Dia juga menyampaikan keprihatinan para aktivis buruh dan serikat pekerja di sekitar EU Inc.

“Izinkan saya menjelaskan satu poin penting. Proposal EU Inc akan dengan segala cara menghormati standar sosial dan undang-undang ketenagakerjaan yang ada, dan ini mencakup hak seluruh karyawan untuk berpartisipasi dalam dewan direksi perusahaan. Proposal ini mencakup perlindungan yang kuat untuk memastikan bahwa aturan tersebut diterapkan.”

Meningkatkan start-up dan peningkatan skala Uni Eropa

EU-INC, sebuah gerakan dengan lebih dari 22.000 penandatangan termasuk pendiri Stripe dan pemain modal ventura dari Sequioa hingga Index, telah menjalankan kampanye kebijakan sejak Oktober 2024 yang mendorong pembentukan rezim ke-28, dan pada tahun 2025 mengajukan proposal hukum kepada Komisi.

DC Cahalane adalah mitra ventura di Sure Valley Ventures. Dalam opini SiliconRepublic.com pada bulan September tahun lalu, ia menggambarkan EU Inc sebagai “peluang terbesar Eropa untuk membangun ekosistem teknologi terpadu yang dapat bersaing secara global”.

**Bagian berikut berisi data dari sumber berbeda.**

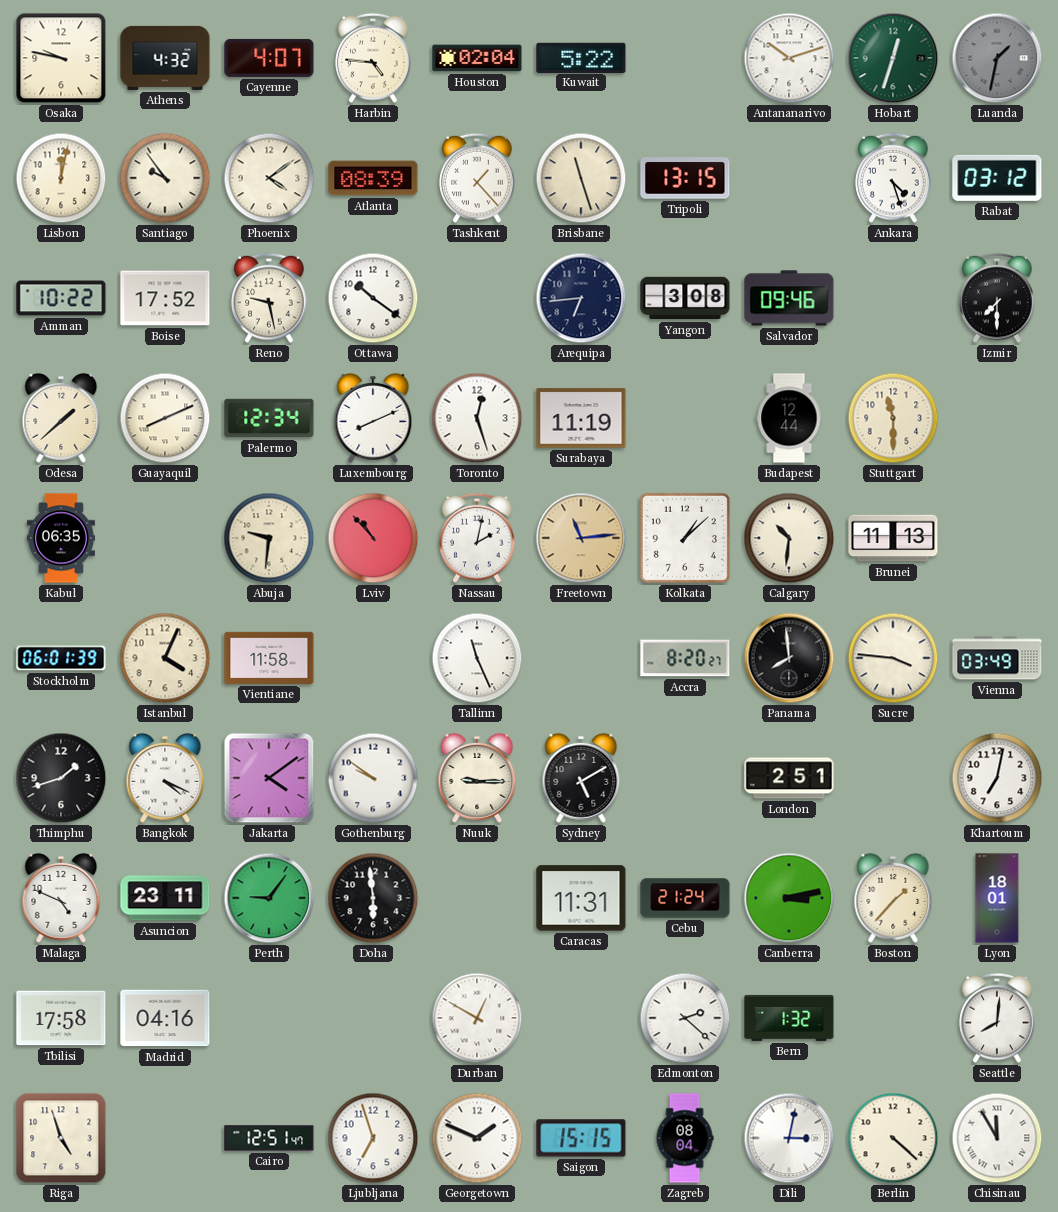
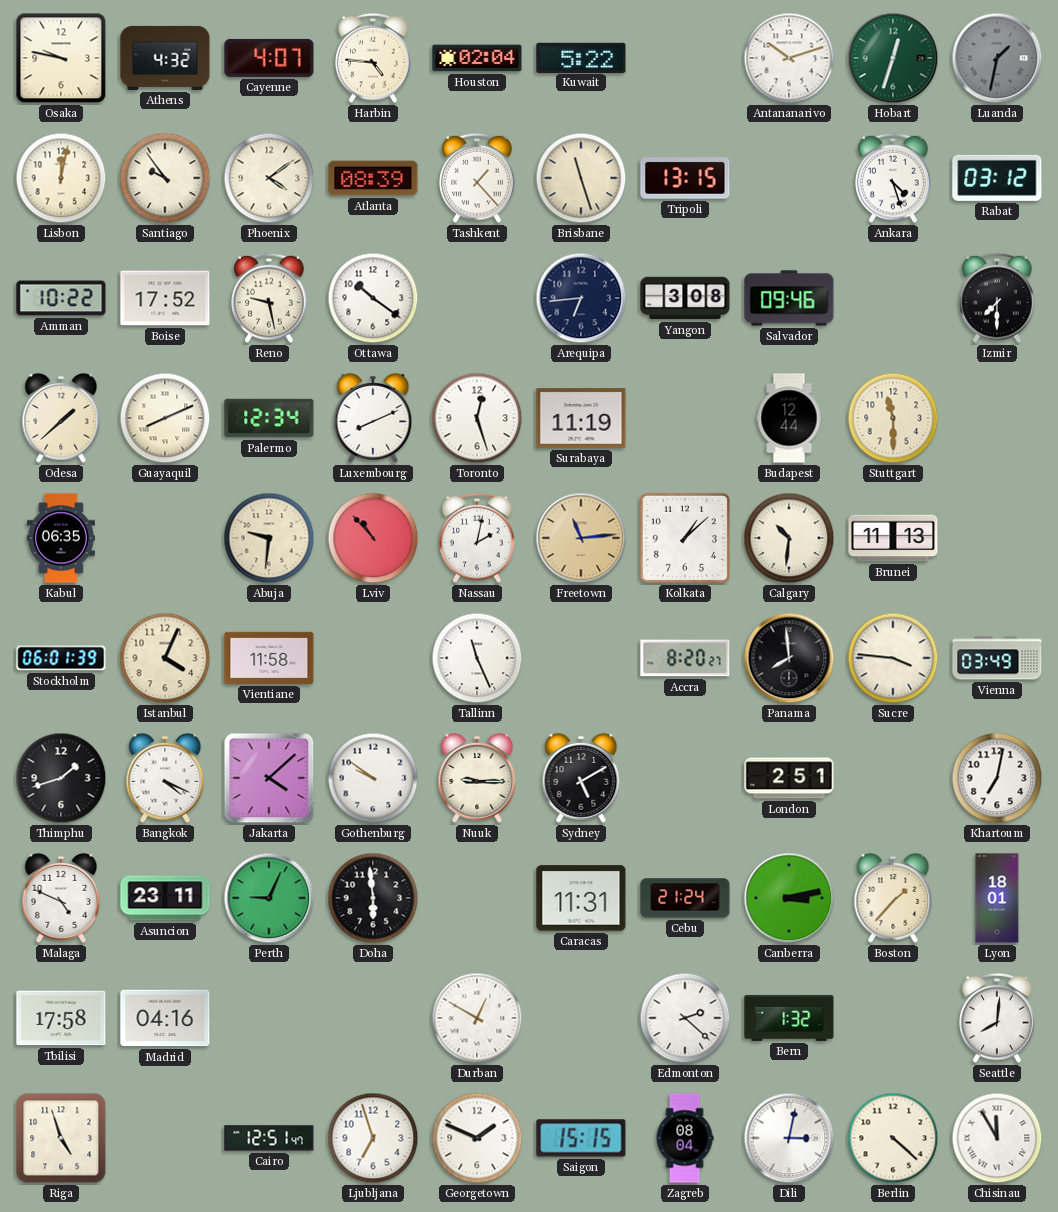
Jakarta: 4:09 -> 4:08
Perth: 9:06 -> 9:04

Simon Paris adalah CEO Unit4, sebuah perusahaan perangkat lunak perusahaan yang berkantor pusat di Utrecht. Dia mengatakan kepada SiliconRepublic.com bahwa dia sangat positif mengenai potensi Eropa untuk menciptakan juara perangkat lunak Eropa, dan dia melihat EU Inc sebagai langkah positif ke arah yang benar.

“Beberapa orang mengatakan lebih baik kita memfokuskan upaya pada hal lain, karena kita terlalu jauh tertinggal dari AS dan Tiongkok,” katanya. “Saya tidak setuju. Saya akan mengingatkan para kritikus terhadap keputusan Eropa untuk membangun Airbus sebagai respons terhadap perlunya alternatif pengganti Boeing. Keputusan kolektif telah dibuat untuk mendefinisikan hal ini sebagai prioritas strategis bagi kawasan, terlepas dari segala risiko yang ditimbulkannya. Seperti yang ditunjukkan oleh contoh Airbus, kami telah berada di sini sebelumnya, dan kami mewujudkannya.”

Tantangan modal

Ketersediaan modal tetap menjadi tantangan besar bagi peningkatan skala Eropa dibandingkan dengan AS dan Tiongkok, dan von der Leyen sempat membahas hal ini secara singkat, dengan mengatakan bahwa ada rencana yang sedang dilakukan untuk mengatasi masalah ini.

“Ini baru permulaan. Kami akan permudah aliran modal ventura ke dunia usaha,” ujarnya. “Hal ini akan dilakukan oleh serikat tabungan dan investasi. Kami akan menjajaki kemungkinan-kemungkinan baru untuk kerja jarak jauh lintas negara, untuk start-up dan scale-up. Dan hari ini, kami juga mengadopsi rekomendasi untuk menyelaraskan definisi start-up dan scale-up yang inovatif di seluruh Eropa sehingga kami dapat merancang kebijakan yang lebih baik untuk membantu bisnis kami tumbuh dan berkembang di Eropa.”

Pada konferensi pers berikutnya, Henna Virkkunen, wakil presiden eksekutif Komisi Eropa, mengatakan niatnya adalah agar rezim EU Inc berlaku pada akhir tahun 2026.